Since the period is proportional to sqrt(L/g), the period will get multiplied by sqrt(1/0.51) = 1.400

That will make the new period 0.980 seconds

To determine the period of a pendulum on a different planet, where the acceleration due to gravity is different, we need to use the formula for the period of a simple pendulum:

T = 2π√(L / g)

Where:
T is the period of the pendulum,
π (pi) is a mathematical constant approximately equal to 3.14,
L is the length of the pendulum,
g is the acceleration due to gravity.

In this case, we are given the period of the pendulum on Earth (T_earth = 0.70 s) and the ratio of the acceleration due to gravity on the other planet to that on Earth (0.51). Let's assume the length of the pendulum remains the same on both Earth and the other planet.

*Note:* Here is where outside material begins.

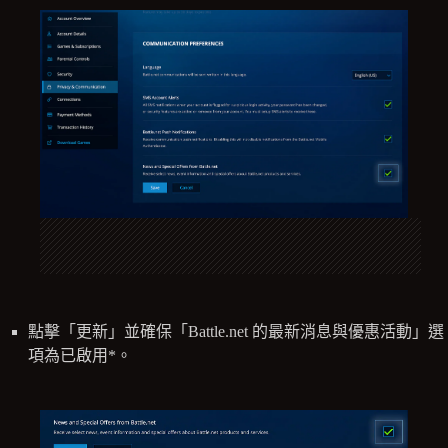
點擊「更新」並確保「Battle.net 的最新消息與優惠活動」選
項為已啟用*。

Here's how we can find the period on the other planet:

1. First, rearrange the formula to solve for g:
g = (4π²L) / T²

2. Plug in the values for the length (L) and period (T) on Earth to find the acceleration due to gravity on Earth (g_earth):

g_earth = (4π²L) / T²_earth

3. Use the ratio of the acceleration due to gravity on the other planet to that on Earth to find the acceleration due to gravity on the other planet (g_other):

g_other = g_earth * 0.51

4. Rearrange the formula again and solve for the period on the other planet (T_other):

T_other = 2π√(L / g_other)

5. Plug in the known values of length (L) and acceleration due to gravity on the other planet (g_other) into the formula and calculate T_other.

Now, let's calculate the period on the other planet:

T_earth = 0.70 s (given)
T_earth² = 0.70² = 0.49 s²

g_earth = (4π²L) / T_earth²

T_other = 2π√(L / g_other)

Let's assume the length of the pendulum (L) is 1 meter.

g_earth = (4π² * 1) / 0.49 ≈ 39.50 m/s²

g_other = g_earth * 0.51 ≈ 39.50 * 0.51 ≈ 20.15 m/s²

T_other = 2π√(1 / 20.15) ≈ 2π√(0.0496) ≈ 2π * 0.222 ≈ 1.40 s

Therefore, the period of the pendulum on the planet with the acceleration due to gravity approximately 0.51 times that on Earth is 1.40 seconds.